_WHAT TO DO:_ Print only the lines running from the line with "べ卵子へのストレスが少なく、これらが起こりやすい症例には有効だという" to the final line below, both included, exactly as written and without the pictures.

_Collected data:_

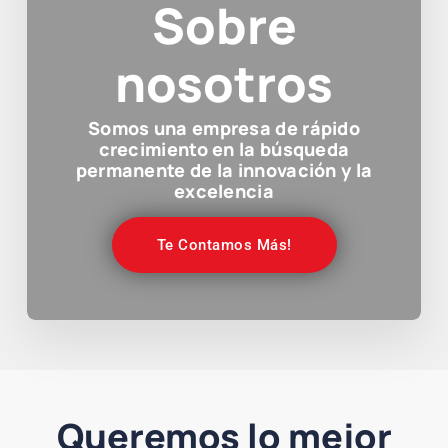
Sobre
nosotros
Somos una empresa de rápido
crecimiento en la búsqueda
permanente de la innovación y la
excelencia
Te Contamos Más!
Queremos lo mejor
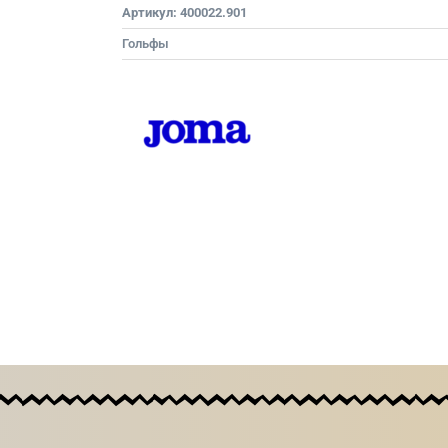
Артикул:
400022.901
Гольфы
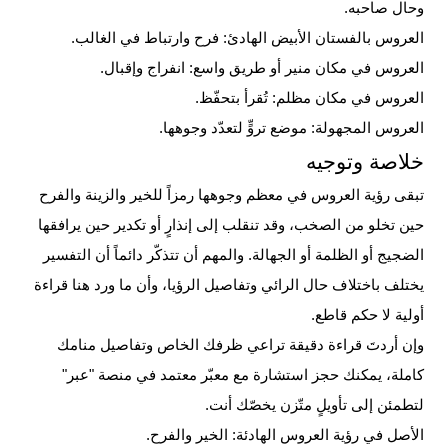
وحال صاحبه.
العروس بالفستان الأبيض الهادئ: فرح وارتباط في الغالب.
العروس في مكان منير أو طريق واسع: انفراج وإقبال.
العروس في مكان مظلم: تُقرأ بتحفّظ.
العروس المجهولة: موضع تروٍّ لتعدّد وجوهها.
خلاصة وتوجيه
تبقى رؤية العروس في معظم وجوهها رمزاً للخير والزينة والفرح
حين تخلو من الصخب، وقد تنقلب إلى إنذارٍ أو تكدير حين يرافقها
الضجيج أو الظلمة أو الجهالة. والمهم أن تتذكّر دائماً أن التفسير
يختلف باختلاف حال الرائي وتفاصيل الرؤيا، وأن ما ورد هنا قراءة
أولية لا حكم قاطع.
وإن أردتَ قراءة دقيقة تراعي ظرفك الخاص وتفاصيل منامك
كاملة، يمكنك حجز استشارة مع معبّر معتمد في منصة "عبر"
لتطمئن إلى تأويلٍ متّزن يخصّك أنت.
الأصل في رؤية العروس الهادئة: الخير والفرح.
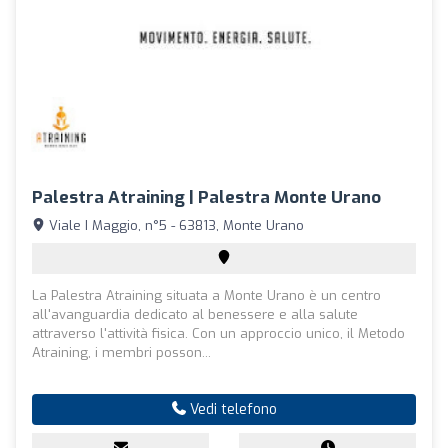
Palestra Atraining | Palestra Monte Urano
Viale I Maggio, n°5 - 63813, Monte Urano
La Palestra Atraining situata a Monte Urano è un centro
all'avanguardia dedicato al benessere e alla salute
attraverso l'attività fisica. Con un approccio unico, il Metodo
Atraining, i membri posson...
Vedi telefono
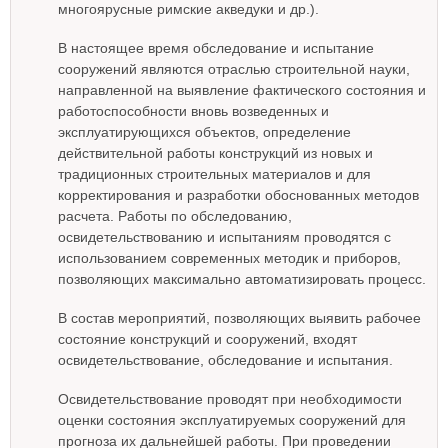
многоярусные римские акведуки и др.).
В настоящее время обследование и испытание
сооружений являются отраслью строительной науки,
направленной на выявление фактического состояния и
работоспособности вновь возведенных и
эксплуатирующихся объектов, определение
действительной работы конструкций из новых и
традиционных строительных материалов и для
корректирования и разработки обоснованных методов
расчета. Работы по обследованию,
освидетельствованию и испытаниям проводятся с
использованием современных методик и приборов,
позволяющих максимально автоматизировать процесс.
В состав мероприятий, позволяющих выявить рабочее
состояние конструкций и сооружений, входят
освидетельствование, обследование и испытания.
Освидетельствование проводят при необходимости
оценки состояния эксплуатируемых сооружений для
прогноза их дальнейшей работы. При проведении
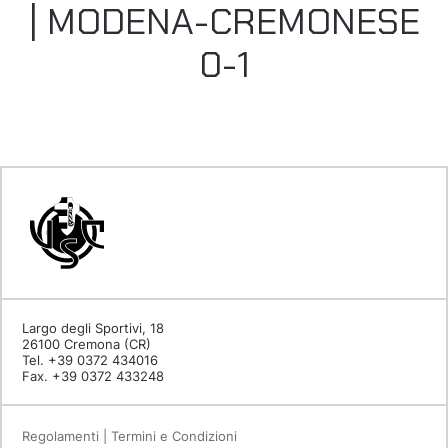
| MODENA-CREMONESE
0-1
Largo degli Sportivi, 18
26100 Cremona (CR)
Tel. +39 0372 434016
Fax. +39 0372 433248
Regolamenti | Termini e Condizioni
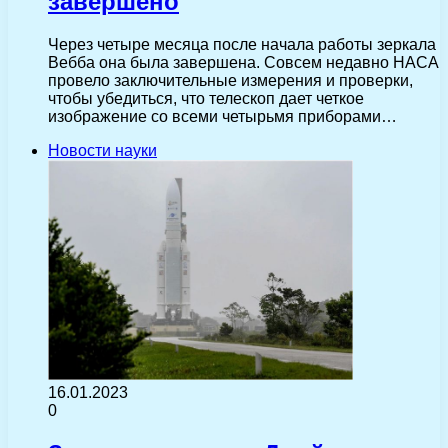
завершено
Через четыре месяца после начала работы зеркала
Вебба она была завершена. Совсем недавно НАСА
провело заключительные измерения и проверки,
чтобы убедиться, что телескоп дает четкое
изображение со всеми четырьмя приборами…
Новости науки
16.01.2023
0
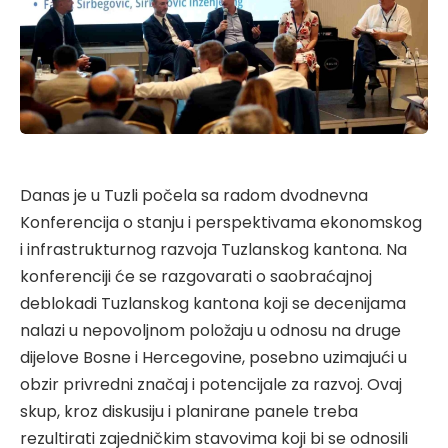
Danas je u Tuzli počela sa radom dvodnevna
Konferencija o stanju i perspektivama ekonomskog
i infrastrukturnog razvoja Tuzlanskog kantona. Na
konferenciji će se razgovarati o saobraćajnoj
deblokadi Tuzlanskog kantona koji se decenijama
nalazi u nepovoljnom položaju u odnosu na druge
dijelove Bosne i Hercegovine, posebno uzimajući u
obzir privredni značaj i potencijale za razvoj. Ovaj
skup, kroz diskusiju i planirane panele treba
rezultirati zajedničkim stavovima koji bi se odnosili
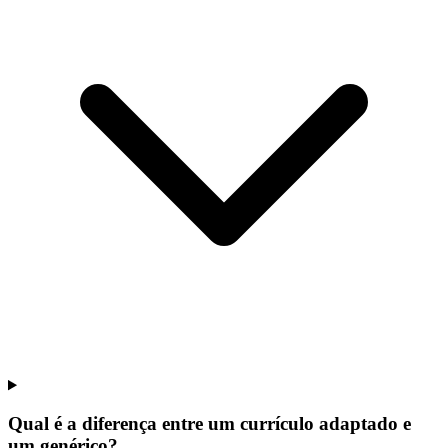
Qual é a diferença entre um currículo adaptado e
um genérico?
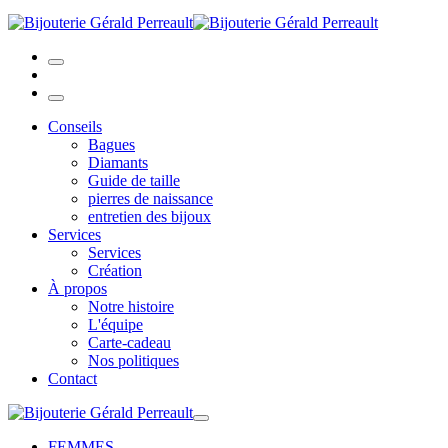
Conseils
Bagues
Diamants
Guide de taille
pierres de naissance
entretien des bijoux
Services
Services
Création
À propos
Notre histoire
L'équipe
Carte-cadeau
Nos politiques
Contact
FEMMES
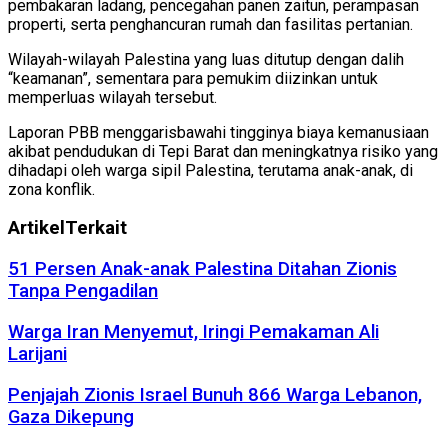
pembakaran ladang, pencegahan panen zaitun, perampasan
properti, serta penghancuran rumah dan fasilitas pertanian.
Wilayah-wilayah Palestina yang luas ditutup dengan dalih
“keamanan”, sementara para pemukim diizinkan untuk
memperluas wilayah tersebut.
Laporan PBB menggarisbawahi tingginya biaya kemanusiaan
akibat pendudukan di Tepi Barat dan meningkatnya risiko yang
dihadapi oleh warga sipil Palestina, terutama anak-anak, di
zona konflik.
Artikel
Terkait
51 Persen Anak-anak Palestina Ditahan Zionis
Tanpa Pengadilan
Warga Iran Menyemut, Iringi Pemakaman Ali
Larijani
Penjajah Zionis Israel Bunuh 866 Warga Lebanon,
Gaza Dikepung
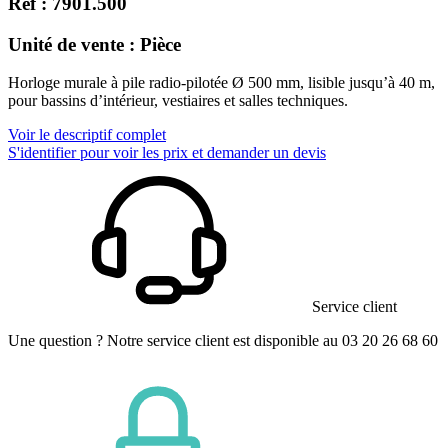
Réf : 7901.500
Unité de vente : Pièce
Horloge murale à pile radio-pilotée Ø 500 mm, lisible jusqu’à 40 m,
pour bassins d’intérieur, vestiaires et salles techniques.
Voir le descriptif complet
S'identifier pour voir les prix et demander un devis
Service client
Une question ? Notre service client est disponible au 03 20 26 68 60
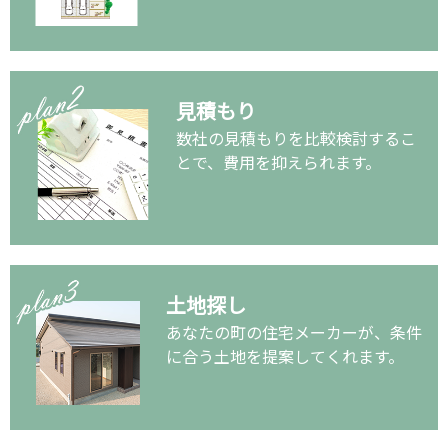
見積もり
数社の見積もりを比較検討するこ
とで、費用を抑えられます。
土地探し
あなたの町の住宅メーカーが、条件
に合う土地を提案してくれます。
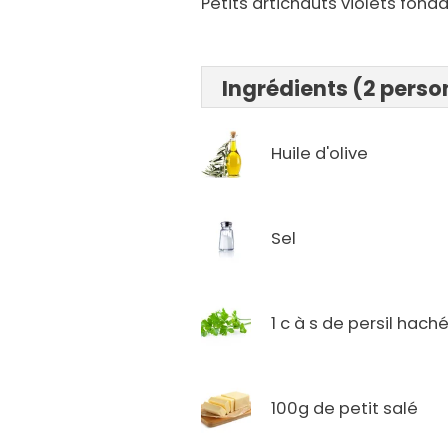
Petits artichauts violets fonda
Ingrédients (2 pers
Huile d'olive
Sel
1 c à s de persil hach
100g de petit salé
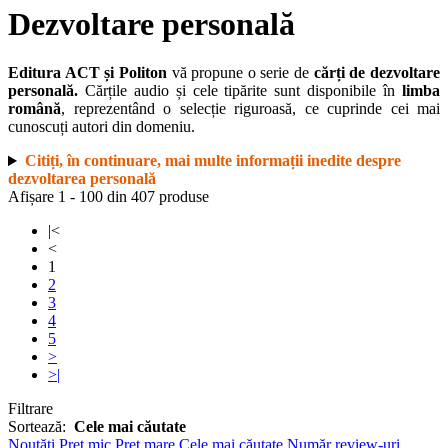
Dezvoltare personală
Editura ACT și Politon
vă propune o serie de
cărți de dezvoltare
personală.
Cărțile audio și cele tipărite sunt disponibile în
limba
română
, reprezentând o selecție riguroasă, ce cuprinde cei mai
cunoscuți autori din domeniu.
Citiți, în continuare, mai multe informații inedite despre
dezvoltarea personală
Afișare 1 - 100 din 407 produse
|<
<
1
2
3
4
5
>
>|
Filtrare
Sortează:
Cele mai căutate
Noutăți
Preț mic
Preț mare
Cele mai căutate
Număr review-uri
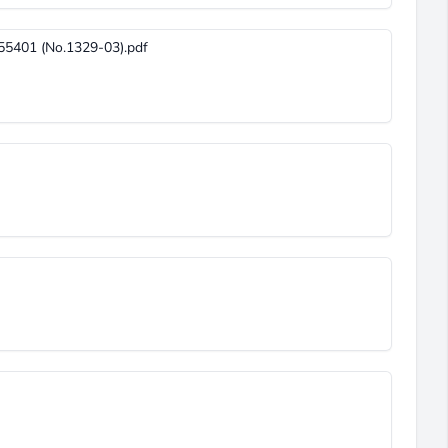
55401 (No.1329-03).pdf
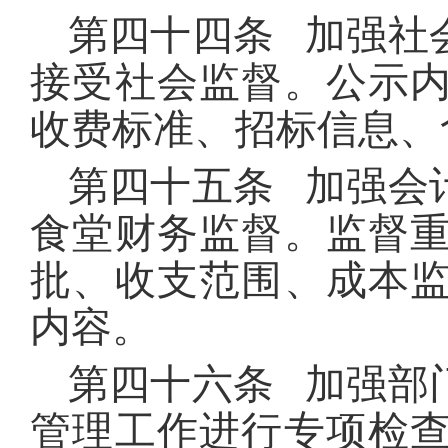
第四十四条 加强社
接受社会监督。公示
收费标准、招标信息、
第四十五条 加强会
食堂财务监督。监督
批、收支范围、成本
内容。
第四十六条 加强部
管理工作进行专项检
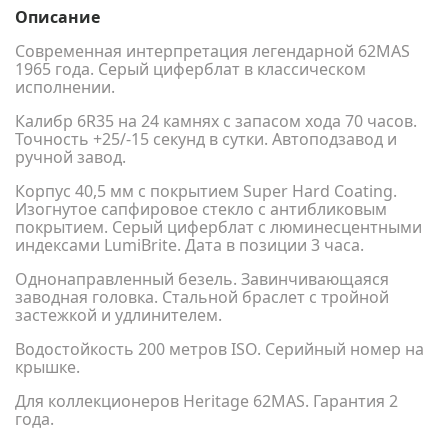
Описание
Современная интерпретация легендарной 62MAS
1965 года. Серый циферблат в классическом
исполнении.
Калибр 6R35 на 24 камнях с запасом хода 70 часов.
Точность +25/-15 секунд в сутки. Автоподзавод и
ручной завод.
Корпус 40,5 мм с покрытием Super Hard Coating.
Изогнутое сапфировое стекло с антибликовым
покрытием. Серый циферблат с люминесцентными
индексами LumiBrite. Дата в позиции 3 часа.
Однонаправленный безель. Завинчивающаяся
заводная головка. Стальной браслет с тройной
застежкой и удлинителем.
Водостойкость 200 метров ISO. Серийный номер на
крышке.
Для коллекционеров Heritage 62MAS. Гарантия 2
года.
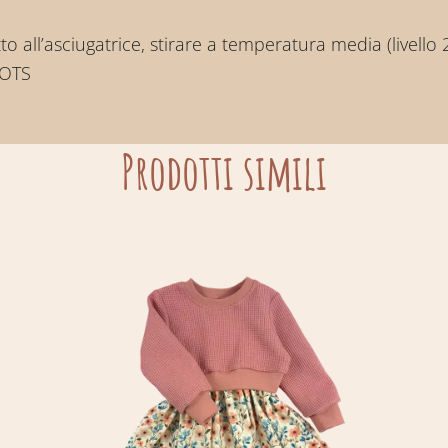
 all’asciugatrice, stirare a temperatura media (livello 2
GOTS
Prodotti simili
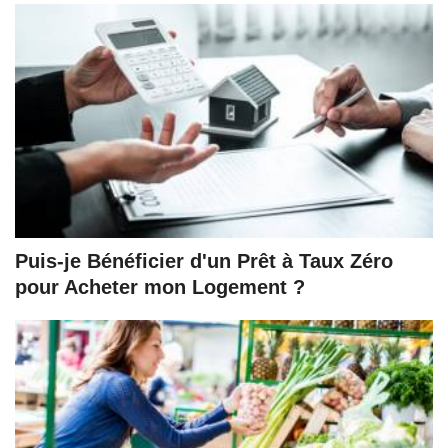
Puis-je Bénéficier d'un Prêt à Taux Zéro
pour Acheter mon Logement ?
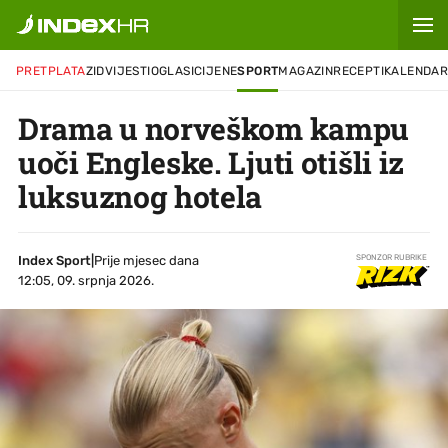
PRETPLATA
ZID
VIJESTI
OGLASI
CIJENE
SPORT
MAGAZIN
RECEPTI
KALENDA
Drama u norveškom kampu
uoči Engleske. Ljuti otišli iz
luksuznog hotela
Index Sport
|
Prije mjesec dana
SPONZOR RUBRIKE
12:05, 09. srpnja 2026.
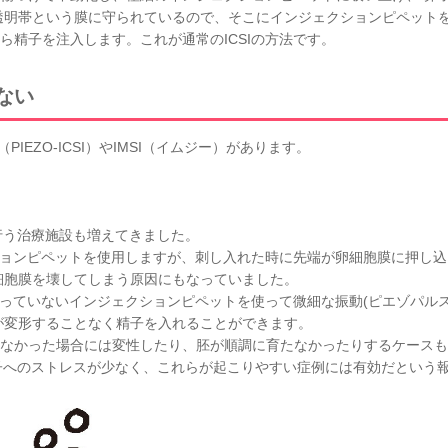
透明帯という膜に守られているので、そこにインジェクションピペット
ら精子を注入します。これが通常のICSIの方法です。
ない
I（PIEZO-ICSI）やIMSI（イムジー）があります。
I）を行う治療施設も増えてきました。
クションピペットを使用しますが、刺し入れた時に先端が卵細胞膜に押し
細胞膜を壊してしまう原因にもなっていました。
がっていないインジェクションピペットを使って微細な振動(ピエゾパルス
が変形することなく精子を入れることができます。
なかった場合には変性したり、胚が順調に育たなかったりするケースも
べ卵子へのストレスが少なく、これらが起こりやすい症例には有効だという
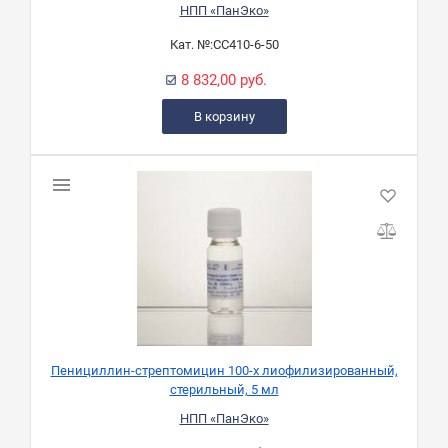
НПП «ПанЭко»
Кат. №:
СС410-6-50
8 832,00 руб.
В корзину
Пенициллин-стрептомицин 100-х лиофилизированный,
стерильный, 5 мл
НПП «ПанЭко»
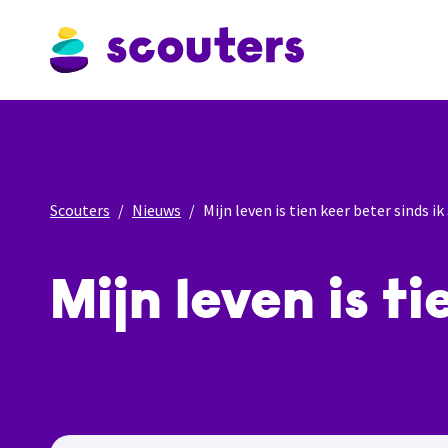
Scouters
Nieuws
Mijn leven is tien keer beter sinds i
Mijn leven is t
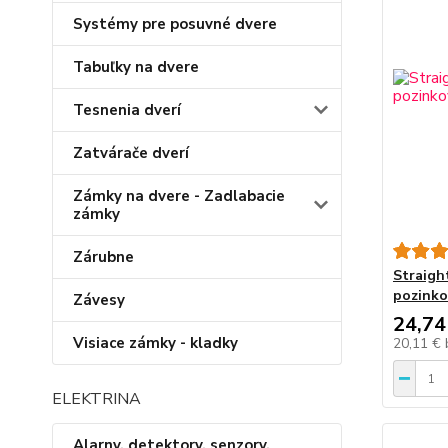
Systémy pre posuvné dvere
Tabuľky na dvere
Tesnenia dverí
Zatvárače dverí
Zámky na dvere - Zadlabacie
zámky
Zárubne
Straigh
pozinko
Závesy
24,74
Visiace zámky - kladky
20,11 €
ELEKTRINA
Alarny, detektory, senzory,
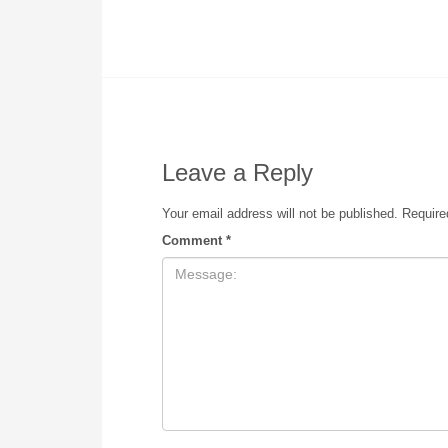
Leave a Reply
Your email address will not be published.
Require
Comment
*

_PROBLEM SOLUTION:_
べ卵子へのストレスが少なく、これらが起こりやすい症例には有効だという
НПП «ПанЭко»
Кат. №:
СС410-6-50
8 832,00 руб.
В корзину
Пенициллин-стрептомицин 100-х лиофилизированный,
стерильный, 5 мл
НПП «ПанЭко»
Scouters
Nieuws
Mijn leven is tien keer beter sinds i
Mijn leven is t
Systémy pre posuvné dvere
Tabuľky na dvere
Tesnenia dverí
Zatvárače dverí
Zámky na dvere - Zadlabacie
zámky
Zárubne
Straigh
pozinko
Závesy
24,74
Visiace zámky - kladky
20,11 €
ELEKTRINA
Alarny, detektory, senzory,
Leave a Reply
Your email address will not be published.
Require
Comment
*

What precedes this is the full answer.